Bu çalışmada meme kanseri tedavisine yeni bir strateji geliştirebilmek için, Bacillus
kaynaklı iki farklı biyosürfaktanın (İturin A ve Gramisidin A) hem tek başlarına hem de
kombinasyon halinde meme kanseri hücre dizilerinde (MCF-7 ve MDA-MB-231)
sitotoksisite, apopitoz, anti-inflamasyon ve anti-tümör seviyelerine olan etkilerinin
incelenmesi ve karşılaştırılması amaçlanmıştır.
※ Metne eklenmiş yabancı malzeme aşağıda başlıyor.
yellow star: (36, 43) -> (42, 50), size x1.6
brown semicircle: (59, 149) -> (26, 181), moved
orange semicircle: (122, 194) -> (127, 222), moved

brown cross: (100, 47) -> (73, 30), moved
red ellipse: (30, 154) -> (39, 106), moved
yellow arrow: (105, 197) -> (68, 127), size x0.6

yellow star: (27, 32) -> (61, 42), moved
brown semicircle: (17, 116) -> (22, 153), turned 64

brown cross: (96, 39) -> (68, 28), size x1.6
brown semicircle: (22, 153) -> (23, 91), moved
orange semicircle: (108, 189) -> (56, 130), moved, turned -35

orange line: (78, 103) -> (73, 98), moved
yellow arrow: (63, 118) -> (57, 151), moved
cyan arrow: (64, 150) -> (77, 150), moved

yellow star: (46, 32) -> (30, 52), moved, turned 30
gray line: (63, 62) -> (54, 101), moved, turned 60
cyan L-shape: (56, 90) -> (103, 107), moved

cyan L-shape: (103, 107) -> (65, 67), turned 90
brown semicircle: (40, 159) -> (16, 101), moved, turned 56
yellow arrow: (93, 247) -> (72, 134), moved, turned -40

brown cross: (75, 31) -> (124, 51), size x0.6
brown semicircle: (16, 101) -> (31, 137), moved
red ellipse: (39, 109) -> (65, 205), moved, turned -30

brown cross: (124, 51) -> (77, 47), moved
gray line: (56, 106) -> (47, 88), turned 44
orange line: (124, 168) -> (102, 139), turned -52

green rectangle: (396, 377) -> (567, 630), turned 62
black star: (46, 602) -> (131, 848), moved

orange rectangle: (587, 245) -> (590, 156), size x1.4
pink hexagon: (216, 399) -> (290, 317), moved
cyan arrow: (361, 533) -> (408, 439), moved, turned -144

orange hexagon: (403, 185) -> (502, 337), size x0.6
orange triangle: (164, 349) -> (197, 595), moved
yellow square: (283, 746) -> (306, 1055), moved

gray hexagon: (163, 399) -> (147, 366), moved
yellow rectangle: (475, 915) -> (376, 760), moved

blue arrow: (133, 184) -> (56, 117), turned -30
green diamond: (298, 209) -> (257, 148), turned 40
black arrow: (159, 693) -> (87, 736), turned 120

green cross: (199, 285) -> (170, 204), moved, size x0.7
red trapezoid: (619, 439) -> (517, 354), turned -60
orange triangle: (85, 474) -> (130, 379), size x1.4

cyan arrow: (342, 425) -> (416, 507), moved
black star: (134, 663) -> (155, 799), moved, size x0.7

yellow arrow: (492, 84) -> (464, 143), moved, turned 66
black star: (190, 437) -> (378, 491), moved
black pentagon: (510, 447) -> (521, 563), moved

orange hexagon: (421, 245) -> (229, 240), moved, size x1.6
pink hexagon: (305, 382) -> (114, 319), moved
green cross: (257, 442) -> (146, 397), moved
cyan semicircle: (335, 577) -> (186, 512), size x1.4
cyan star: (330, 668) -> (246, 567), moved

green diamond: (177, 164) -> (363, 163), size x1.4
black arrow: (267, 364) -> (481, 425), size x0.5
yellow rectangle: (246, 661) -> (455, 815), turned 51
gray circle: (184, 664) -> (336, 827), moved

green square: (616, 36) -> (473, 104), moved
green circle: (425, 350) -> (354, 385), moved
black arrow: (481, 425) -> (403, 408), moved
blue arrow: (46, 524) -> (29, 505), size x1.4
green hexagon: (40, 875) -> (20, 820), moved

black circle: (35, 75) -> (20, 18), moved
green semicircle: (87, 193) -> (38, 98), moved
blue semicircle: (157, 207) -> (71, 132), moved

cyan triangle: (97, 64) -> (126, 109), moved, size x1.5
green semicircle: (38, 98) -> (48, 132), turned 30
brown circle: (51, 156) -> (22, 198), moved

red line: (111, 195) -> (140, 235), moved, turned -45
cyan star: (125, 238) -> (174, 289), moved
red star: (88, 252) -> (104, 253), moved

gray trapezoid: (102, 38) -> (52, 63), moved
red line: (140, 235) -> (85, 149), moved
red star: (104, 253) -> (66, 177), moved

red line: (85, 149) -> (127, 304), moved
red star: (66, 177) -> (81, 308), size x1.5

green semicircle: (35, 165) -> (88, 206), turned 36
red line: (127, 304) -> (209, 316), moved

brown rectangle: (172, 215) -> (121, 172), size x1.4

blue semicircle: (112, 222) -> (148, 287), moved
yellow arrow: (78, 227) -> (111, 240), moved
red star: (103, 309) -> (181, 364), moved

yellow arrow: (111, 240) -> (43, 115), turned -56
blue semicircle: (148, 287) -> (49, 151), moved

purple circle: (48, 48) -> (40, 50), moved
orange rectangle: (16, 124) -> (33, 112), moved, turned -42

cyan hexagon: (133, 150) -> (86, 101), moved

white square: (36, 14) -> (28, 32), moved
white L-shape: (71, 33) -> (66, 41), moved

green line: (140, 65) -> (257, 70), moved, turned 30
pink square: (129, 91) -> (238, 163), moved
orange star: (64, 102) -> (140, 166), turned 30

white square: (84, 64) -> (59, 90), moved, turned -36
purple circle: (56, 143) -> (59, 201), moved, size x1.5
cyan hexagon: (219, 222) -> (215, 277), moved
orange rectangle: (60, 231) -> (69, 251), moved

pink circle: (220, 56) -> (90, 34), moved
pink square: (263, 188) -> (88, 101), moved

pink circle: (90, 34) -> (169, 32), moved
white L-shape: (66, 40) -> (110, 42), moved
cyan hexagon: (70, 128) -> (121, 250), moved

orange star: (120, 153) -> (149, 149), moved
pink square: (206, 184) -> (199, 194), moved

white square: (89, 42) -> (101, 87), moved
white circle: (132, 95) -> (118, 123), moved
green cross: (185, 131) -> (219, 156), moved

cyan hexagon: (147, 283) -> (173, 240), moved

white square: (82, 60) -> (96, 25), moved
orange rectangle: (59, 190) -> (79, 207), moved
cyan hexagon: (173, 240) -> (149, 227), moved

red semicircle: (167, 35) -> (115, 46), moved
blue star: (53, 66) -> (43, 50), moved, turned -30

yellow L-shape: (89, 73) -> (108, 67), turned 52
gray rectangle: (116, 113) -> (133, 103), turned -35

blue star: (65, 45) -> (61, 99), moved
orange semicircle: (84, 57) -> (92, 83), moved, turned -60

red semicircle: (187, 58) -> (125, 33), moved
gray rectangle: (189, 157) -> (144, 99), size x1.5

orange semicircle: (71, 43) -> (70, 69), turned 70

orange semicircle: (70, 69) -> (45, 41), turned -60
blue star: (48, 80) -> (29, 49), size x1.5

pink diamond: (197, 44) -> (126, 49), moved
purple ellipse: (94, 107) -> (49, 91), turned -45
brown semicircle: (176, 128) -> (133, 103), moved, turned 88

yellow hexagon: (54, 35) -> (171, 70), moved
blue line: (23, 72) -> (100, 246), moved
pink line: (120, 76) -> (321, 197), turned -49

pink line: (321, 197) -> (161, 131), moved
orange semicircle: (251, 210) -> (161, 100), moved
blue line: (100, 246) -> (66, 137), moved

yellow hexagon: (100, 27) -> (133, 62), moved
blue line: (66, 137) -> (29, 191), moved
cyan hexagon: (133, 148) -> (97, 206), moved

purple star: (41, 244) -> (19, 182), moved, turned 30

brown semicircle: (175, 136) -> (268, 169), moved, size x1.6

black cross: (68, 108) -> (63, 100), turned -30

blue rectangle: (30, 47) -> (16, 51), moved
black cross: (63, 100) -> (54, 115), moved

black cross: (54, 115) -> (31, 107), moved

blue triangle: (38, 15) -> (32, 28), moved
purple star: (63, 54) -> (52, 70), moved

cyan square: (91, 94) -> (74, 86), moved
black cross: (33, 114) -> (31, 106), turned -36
Bu amaçla çalışmamızda, hücre kültürü,
MTT [3-(4,5-Dimetil tiyazol-2) 2,5-difeniltetrazolyum bromür], ELISA ve kantitatif
gerçek zamanlı-polimeraz zincir reaksiyonu (RT-qPCR) yöntemleri kullanıldı. Yapılan
analizler sonucunda, biyosürfaktanların konsantrasyon ve zamana bağlı olarak MCF-7
ve MDA-MB-231 hücrelerinin canlılığını azaltarak (p<0,05-p<0,001) anti-proliferatif
ve anti-tümör özellik gösterdiği bulundu. Bax ve Bcl-2 gen ekspresyonu analizleri ile
biyosürfaktanların apopitozu indüklediği de gösterildi (p<0,05-p<0,0001). Ayrıca
kemorezistansa katkı sağlayan sitokin (IL-2, IL-6, IL-12, IL12RB2, TGF-β, TNF-α,
VEGF) ve kemokin (CXCL8, CCL2, CXCL10) ekspresyonlarının biyosürfaktanlar ile
değiştiği de gösterildi (p<0,05- p<0,001). Sonuç olarak, Gramisidin A ve İturin A biyosürfaktanlarının hem tek başlarına hem de
ikili kombinasyon olarak, meme kanseri hastalarının tedavilerine yeni yaklaşımlar
getirebileceği ve ileri çalışmalarla desteklenmesi gerektiği düşünülmüştür.